Try it: Return the lines below in which the string "para" occurs.

Data to use Start Marker

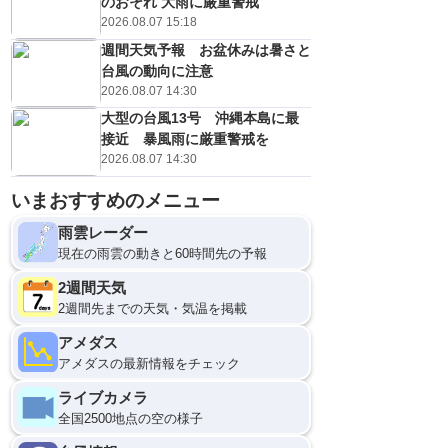
のおそれ 大雨に厳重警戒
2026.08.07 15:18
週間天気予報 お盆休みは暑さと
台風の動向に注意
2026.08.07 14:30
大型の台風13号 沖縄本島に最
接近 暴風雨に厳重警戒を
2026.08.07 14:30
いまおすすめのメニュー
雨雲レーダー
現在の雨雲の動きと60時間先の予報
2週間天気
2週間先までの天気・気温を掲載
アメダス
アメダスの最新情報をチェック
ライブカメラ
全国2500地点の空の様子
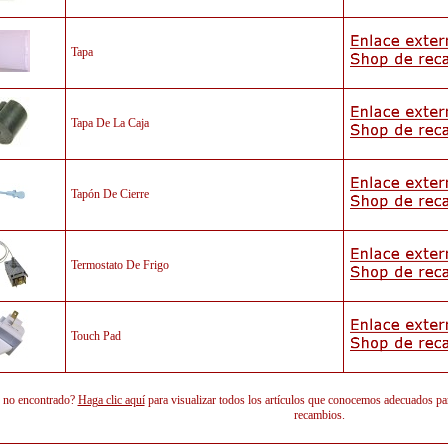
Tapa
Tapa De La Caja
Tapón De Cierre
Termostato De Frigo
Touch Pad
o no encontrado?
Haga clic aquí
para visualizar todos los artículos que conocemos adecuado
recambios.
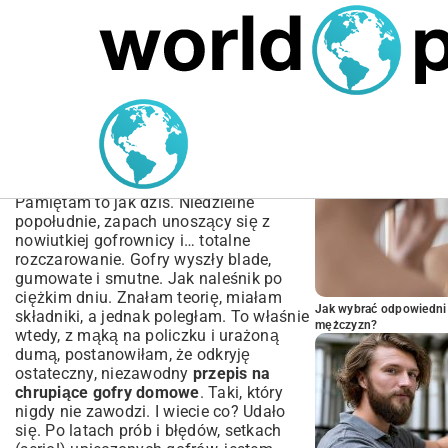
MARIUSZ ŁAMAGA
04.10.2025
SPORT
POPULARNE A
Przepis na Chrupiące
Gofry Domowe – Sekret
Idealnych Gofrow
Pamiętam to jak dziś. Niedzielne
popołudnie, zapach unoszący się z
nowiutkiej gofrownicy i… totalne
rozczarowanie. Gofry wyszły blade,
gumowate i smutne. Jak naleśnik po
ciężkim dniu. Znałam teorię, miałam
Jak wybrać odpowiedni 
składniki, a jednak poległam. To właśnie
mężczyzn?
wtedy, z mąką na policzku i urażoną
dumą, postanowiłam, że odkryję
ostateczny, niezawodny
przepis na
chrupiące gofry domowe
. Taki, który
nigdy nie zawodzi. I wiecie co? Udało
się. Po latach prób i błędów, setkach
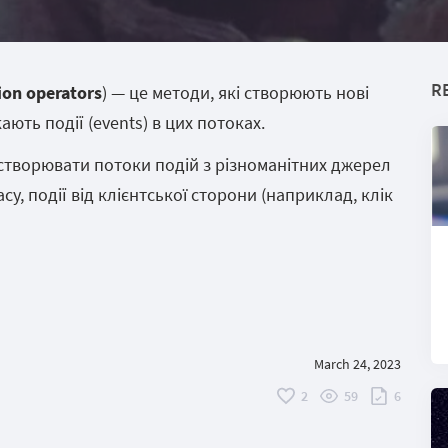
R
ion operators
) — це методи, які створюють нові
ають події (events) в цих потоках.
творювати потоки подій з різноманітних джерел
су, події від клієнтської сторони (наприклад, клік
March 24, 2023
2
59
6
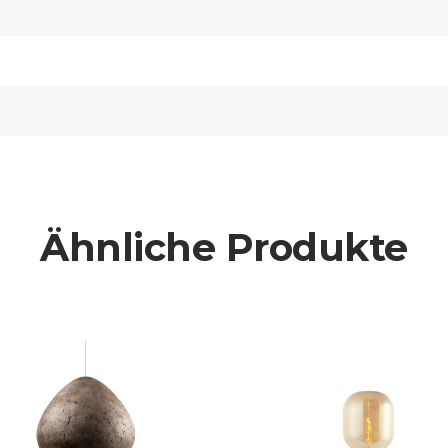
Ähnliche Produkte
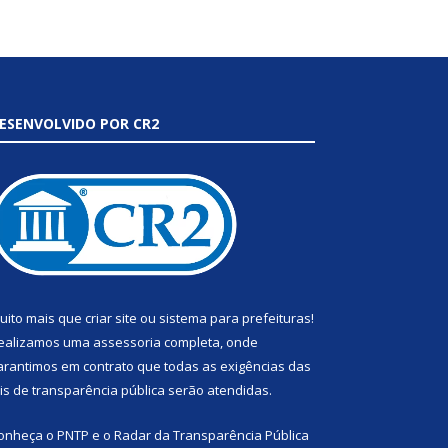
ESENVOLVIDO POR CR2
uito mais que
criar site
ou
sistema para prefeituras
!
ealizamos uma
assessoria
completa, onde
arantimos em contrato que todas as exigências das
eis de transparência pública
serão atendidas.
onheça o
PNTP
e o
Radar da Transparência Pública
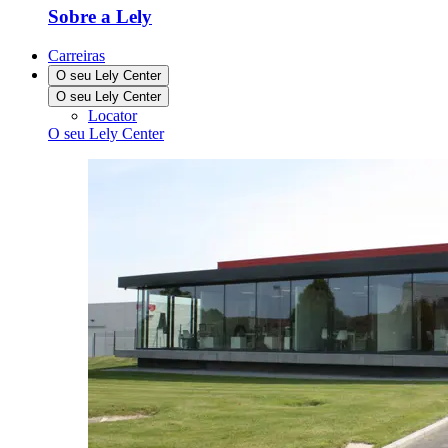
Sobre a Lely
Carreiras
O seu Lely Center
O seu Lely Center
Locator
O seu Lely Center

Data to use End Marker

Output for this task:
para visualizar todos los artículos que conocemos adecuado
sistema para prefeituras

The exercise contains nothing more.